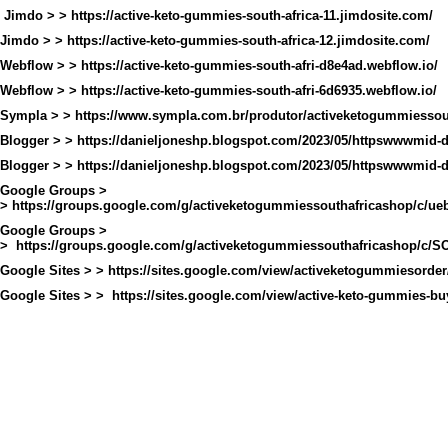
Jimdo > >
https://active-keto-gummies-south-africa-11.jimdosite.com/
Jimdo > >
https://active-keto-gummies-south-africa-12.jimdosite.com/
Webflow > >
https://active-keto-gummies-south-afri-d8e4ad.webflow.io/
Webflow > >
https://active-keto-gummies-south-afri-6d6935.webflow.io/
Sympla > >
https://www.sympla.com.br/produtor/activeketogummiessout
Blogger > >
https://danieljoneshp.blogspot.com/2023/05/httpswwwmid
Blogger > >
https://danieljoneshp.blogspot.com/2023/05/httpswwwmid
Google Groups >
>
https://groups.google.com/g/activeketogummiessouthafricashop/c/
Google Groups >
>
https://groups.google.com/g/activeketogummiessouthafricashop/c
Google Sites > >
https://sites.google.com/view/activeketogummiesorde
Google Sites > >
https://sites.google.com/view/active-keto-gummies-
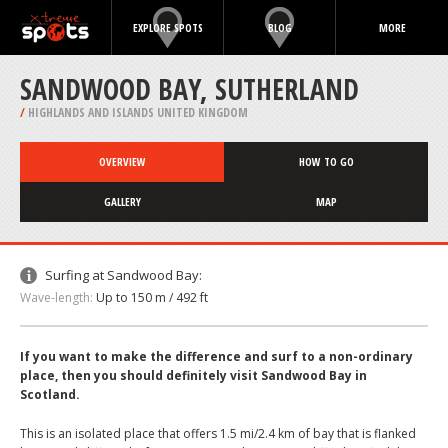
EXPLORE SPOTS
BLOG
MORE
SANDWOOD BAY, SUTHERLAND
/
HIGHLANDS AND ISLANDS UNITED KINGDOM
OVERVIEW
HOW TO GO
GALLERY
MAP
Surfing at Sandwood Bay:
Wave-length:
Up to 150 m / 492 ft
If you want to make the difference and surf to a non-ordinary
place, then you should definitely visit Sandwood Bay in
Scotland.
This is an isolated place that offers 1.5 mi/2.4 km of bay that is flanked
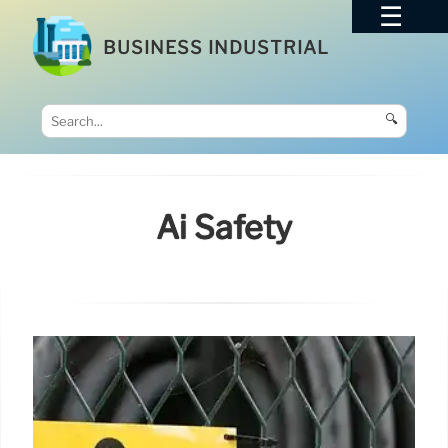
BUSINESS INDUSTRIAL
🔍
Ai Safety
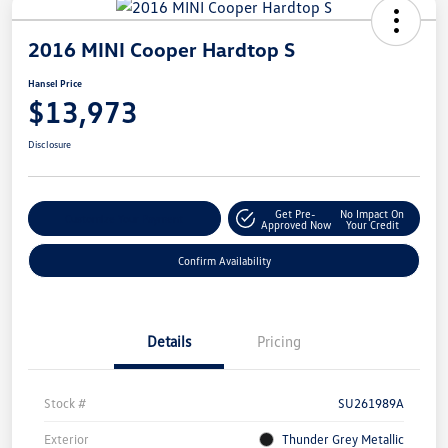
2016 MINI Cooper Hardtop S
Hansel Price
$13,973
Disclosure
Get Pre-
No Impact On
Customize Your Payment
Approved Now
Your Credit
Confirm Availability
Details
Pricing
Stock #
SU261989A
Exterior
Thunder Grey Metallic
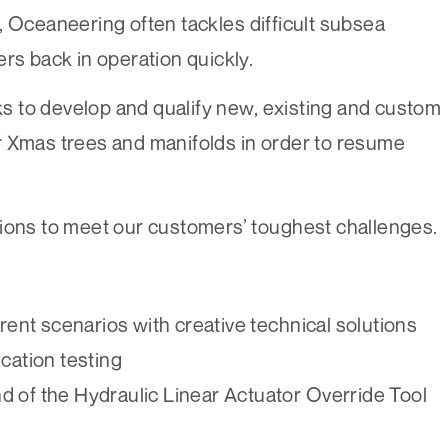
, Oceaneering often tackles difficult subsea
rs back in operation quickly.
 to develop and qualify new, existing and custom
r Xmas trees and manifolds in order to resume
tions to meet our customers’ toughest challenges.
nt scenarios with creative technical solutions
cation testing
d of the Hydraulic Linear Actuator Override Tool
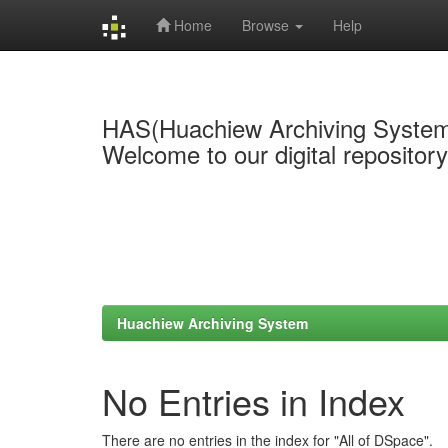
Home
Browse
Help
Skip
navigation
HAS(Huachiew Archiving Syste
Welcome to our digital repositor
Huachiew Archiving System
No Entries in Index
There are no entries in the index for "All of DSpace".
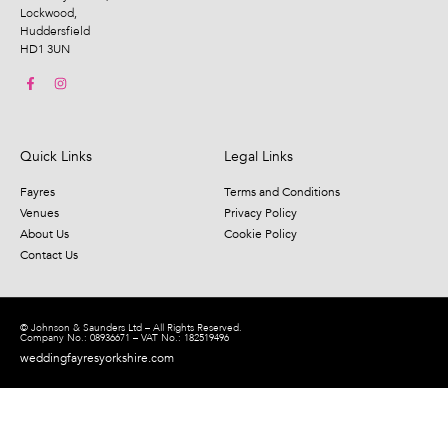
Lockwood,
Huddersfield
HD1 3UN
Quick Links
Legal Links
Fayres
Terms and Conditions
Venues
Privacy Policy
About Us
Cookie Policy
Contact Us
© Johnson & Saunders Ltd – All Rights Reserved.
Company No.: 08936671 – VAT No.: 182519496
weddingfayresyorkshire.com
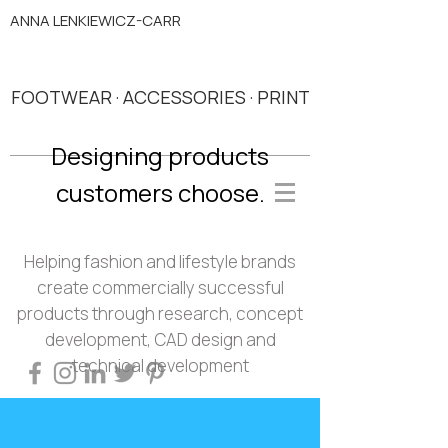
ANNA LENKIEWICZ-CARR
FOOTWEAR · ACCESSORIES · PRINT
Designing products
customers choose.
Helping fashion and lifestyle brands
create commercially successful
products through research, concept
development, CAD design and
technical development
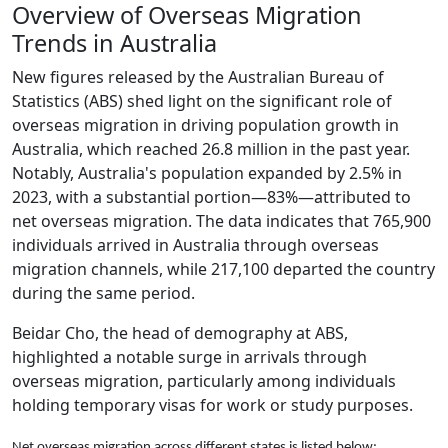
Overview of Overseas Migration
Trends in Australia
New figures released by the Australian Bureau of
Statistics (ABS) shed light on the significant role of
overseas migration in driving population growth in
Australia, which reached 26.8 million in the past year.
Notably, Australia's population expanded by 2.5% in
2023, with a substantial portion—83%—attributed to
net overseas migration. The data indicates that 765,900
individuals arrived in Australia through overseas
migration channels, while 217,100 departed the country
during the same period.
Beidar Cho, the head of demography at ABS,
highlighted a notable surge in arrivals through
overseas migration, particularly among individuals
holding temporary visas for work or study purposes.
Net overseas migration across different states is listed below:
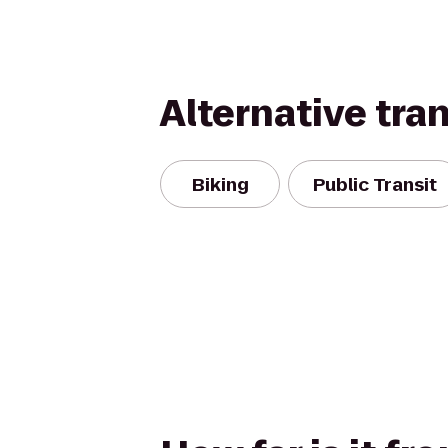
Alternative tra
Biking
Public Transit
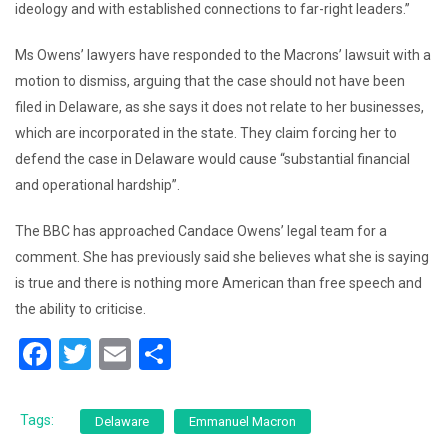
ideology and with established connections to far-right leaders.”
Ms Owens’ lawyers have responded to the Macrons’ lawsuit with a
motion to dismiss, arguing that the case should not have been
filed in Delaware, as she says it does not relate to her businesses,
which are incorporated in the state. They claim forcing her to
defend the case in Delaware would cause “substantial financial
and operational hardship”.
The BBC has approached Candace Owens’ legal team for a
comment. She has previously said she believes what she is saying
is true and there is nothing more American than free speech and
the ability to criticise.
F
T
E
S
a
wi
m
h
c
tt
ai
ar
Tags:
Delaware
Emmanuel Macron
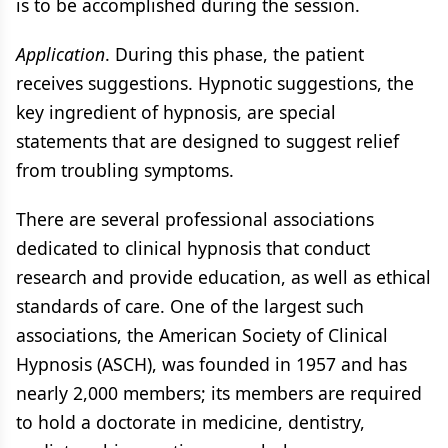
is to be accomplished during the session.
Application
. During this phase, the patient
receives suggestions. Hypnotic suggestions, the
key ingredient of hypnosis, are special
statements that are designed to suggest relief
from troubling symptoms.
There are several professional associations
dedicated to clinical hypnosis that conduct
research and provide education, as well as ethical
standards of care. One of the largest such
associations, the American Society of Clinical
Hypnosis (ASCH), was founded in 1957 and has
nearly 2,000 members; its members are required
to hold a doctorate in medicine, dentistry,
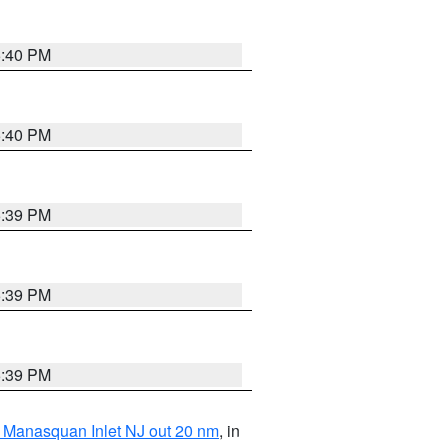
5:40 PM
5:40 PM
5:39 PM
5:39 PM
5:39 PM
 Manasquan Inlet NJ out 20 nm
, in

- _What you are asked to do_:
Look above for the line that contains "The BBC has". Starting there, transcribe every line exactly until you have copied the line that contains "Emmanuel Macron".

- _Result of this task_:
The BBC has approached Candace Owens’ legal team for a
comment. She has previously said she believes what she is saying
is true and there is nothing more American than free speech and
the ability to criticise.
F
T
E
S
a
wi
m
h
c
tt
ai
ar
Tags:
Delaware
Emmanuel Macron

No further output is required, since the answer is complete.